[Work request]
A verbatim transcript of the data below is required, images omitted.

[Data for analysis Boundary: Start]

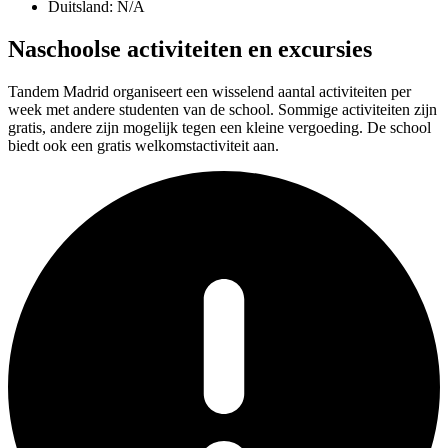
Duitsland: N/A
Naschoolse activiteiten en excursies
Tandem Madrid organiseert een wisselend aantal activiteiten per
week met andere studenten van de school. Sommige activiteiten zijn
gratis, andere zijn mogelijk tegen een kleine vergoeding. De school
biedt ook een gratis welkomstactiviteit aan.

[Data for analysis Boundary: End]

[Output of the exercise]
Duitsland: N/A
Naschoolse activiteiten en excursies
Tandem Madrid organiseert een wisselend aantal activiteiten per
week met andere studenten van de school. Sommige activiteiten zijn
gratis, andere zijn mogelijk tegen een kleine vergoeding. De school
biedt ook een gratis welkomstactiviteit aan.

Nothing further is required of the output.